A bonding process was developed for glass-to-glass fusion bonding using Borofloat 33 wafersresulting in high bonding yield and high flexural strength. The Borofloat 33 wafers went through a two-step
process with a pre-bond and high-temperature bond in a furnace. The pre-bond process included surface
activation bonding using O2 plasma and N2 microwave radical activation where the glass wafers were brought
into contact in a vacuum environment in an EVG 501 Wafer Bonder. The optimal hold time in the EVG 501
Wafer bonder was investigated and concluded to be a 3 h hold time. The bonding parameters in the furnace
were investigated for hold time, applied force, and high bonding temperature. It was concluded that the
optimal parameters for glass-to-glass Borofloat 33 wafer bonding were at 550 °C with a hold time of 1 h with
550 N of applied force.
From the bonding process, we have developed a statistical model approach the quality analysis (QA)

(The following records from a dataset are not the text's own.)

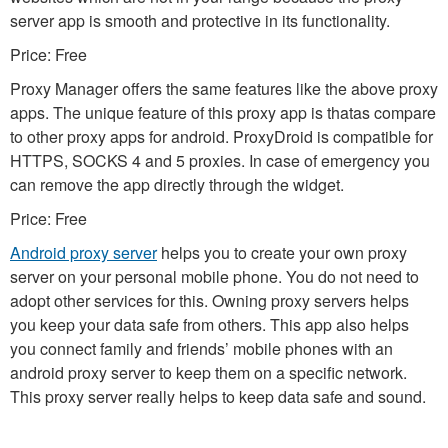
server app is smooth and protective in its functionality.
Price: Free
Proxy Manager offers the same features like the above proxy
apps. The unique feature of this proxy app is thatas compare
to other proxy apps for android. ProxyDroid is compatible for
HTTPS, SOCKS 4 and 5 proxies. In case of emergency you
can remove the app directly through the widget.
Price: Free
Android proxy server
helps you to create your own proxy
server on your personal mobile phone. You do not need to
adopt other services for this. Owning proxy servers helps
you keep your data safe from others. This app also helps
you connect family and friends’ mobile phones with an
android proxy server to keep them on a specific network.
This proxy server really helps to keep data safe and sound.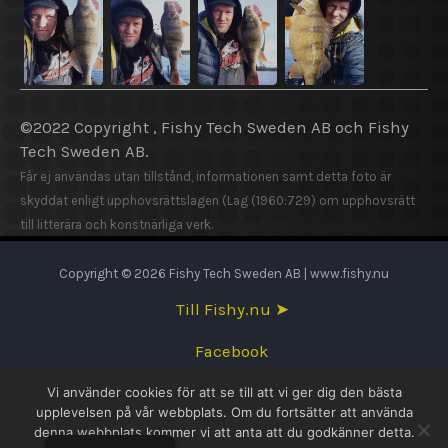
©2022 Copyright , Fishy Tech Sweden AB och Fishy
Tech Sweden AB.
Får ej användas utan tillstånd, informationen samt detta foto är
skyddat enligt upphovsrättslagen (Lag (1960:729) om upphovsrätt
till litterära och konstnärliga verk.
Copyright © 2026 Fishy Tech Sweden AB | www.fishy.nu
Till Fishy.nu ➤
Facebook
Vi använder cookies för att se till att vi ger dig den bästa
English
upplevelsen på vår webbplats. Om du fortsätter att använda
denna webbplats kommer vi att anta att du godkänner detta.
Svenska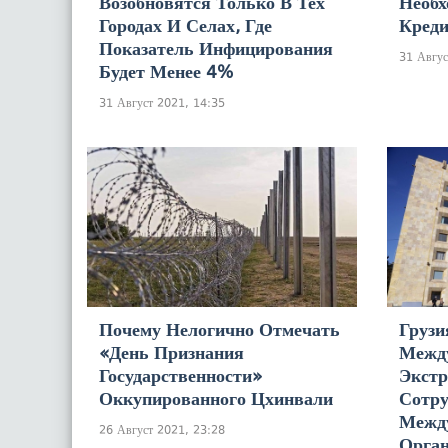
Возобновятся Только В Тех
Необх
Городах И Селах, Где
Креди
Показатель Инфицирования
31 Авгус
Будет Менее 4%
31 Август 2021, 14:35
Почему Нелогично Отмечать
Грузи
«День Признания
Межд
Государственности»
Экстр
Оккупированного Цхинвали
Сотру
Межд
26 Август 2021, 23:28
Орган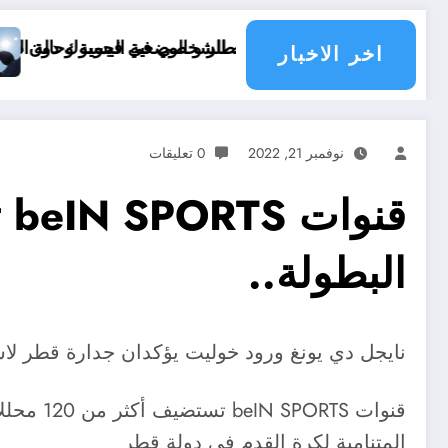
لة البحر في الولايات الجزائرية اليوم
موعد انخفاض الحرارة في ولايات الجزائر
اخر الاخبار
نوفمبر 21, 2022
0 تعليقات
البطولة..
نايجل دي يونغ ورود خوليت يؤكدان جدارة قطر لاس
قنوات TS
المتنامية لكرة القدم في دولة قطر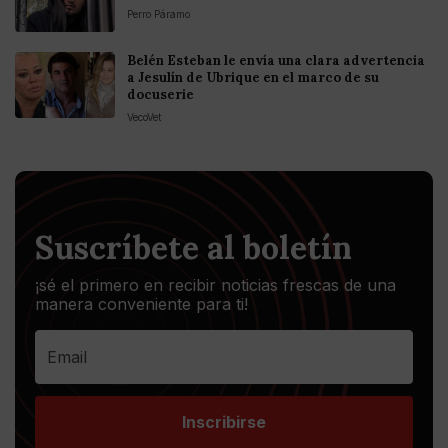
Perro Páramo
Belén Esteban le envía una clara advertencia
a Jesulín de Ubrique en el marco de su
docuserie
VecoVet
Suscríbete al boletín
¡sé el primero en recibir noticias frescas de una
manera conveniente para ti!
Inscribirse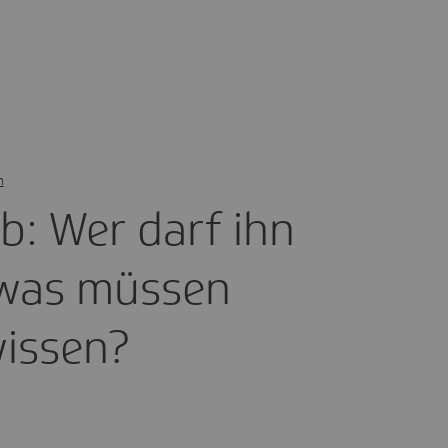
n
ub: Wer darf ihn
was müssen
wissen?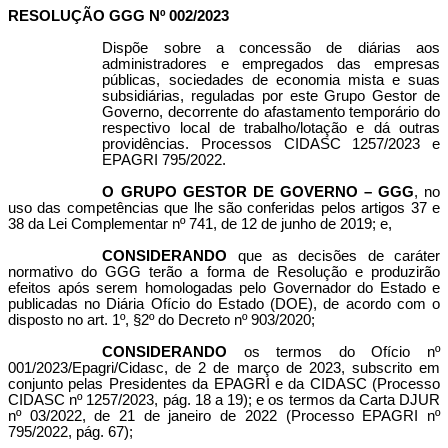
RESOLUÇÃO GGG Nº 002/2023
Dispõe sobre a concessão de diárias aos
administradores e empregados das empresas
públicas, sociedades de economia mista e suas
subsidiárias, reguladas por este Grupo Gestor de
Governo, decorrente do afastamento temporário do
respectivo local de trabalho/lotação e dá outras
providências. Processos CIDASC 1257/2023 e
EPAGRI 795/2022.
O GRUPO GESTOR DE GOVERNO – GGG
, no
uso das competências que lhe são conferidas pelos artigos 37 e
38 da Lei Complementar nº 741, de 12 de junho de 2019; e,
CONSIDERANDO
que as decisões de caráter
normativo do GGG terão a forma de Resolução e produzirão
efeitos após serem homologadas pelo Governador do Estado e
publicadas no Diária Ofício do Estado (DOE), de acordo com o
disposto no art. 1º, §2º do Decreto nº 903/2020;
CONSIDERANDO
os termos do Ofício nº
001/2023/Epagri/Cidasc, de 2 de março de 2023, subscrito em
conjunto pelas Presidentes da EPAGRI e da CIDASC (Processo
CIDASC nº 1257/2023, pág. 18 a 19); e os termos da Carta DJUR
nº 03/2022, de 21 de janeiro de 2022 (Processo EPAGRI nº
795/2022, pág. 67);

and quality control (QC) of a micro preconcentrator chip (μPC) when manufactured at scale for chemical and
biochemical analysis. To test the proposed model, a medium-sized production of 118 chips were batch
manufactured at the wafer level and subjected to rigorous chemical performance testing. We quantitatively
report the outcomes of each manufacturing process leading up to the final chip, with some of the highlights
being XY etch accuracy of ± 0.089 μm, etch depth accuracy of ± 0.645 μm, bond charge accuracy of ± 4.9
mC, electrode fabrication accuracy of ± 3.1 Ω, and thin film silicon oxide of 7.24 nm. We implemented a
principal component analysis (PCA) model to score individual chip performance, and we observed the first 2
principal components represents 74.28% of chemical testing variance with 111 of 118 chips falling into the 95%
confidence interval. Chemical performance scores and chip manufacturing data were analyzed using a
multivariate regression model to determine the most influential manufacturing steps. In our analysis, we find
the amount of sorbent mass present in the chip (VIS = 2.6) and heater and RTD resistance values (VIS = 1.1)
the manufacturing parameters with the most impact on chip performance. While these were not surprising,
other non-obvious latent manufacturing parameters did have quantified influence. Statistical distributions for
each manufacturing step will allow future large scale production runs to be statistically sampled during
production itself to perform QA/QC in a real-time environment.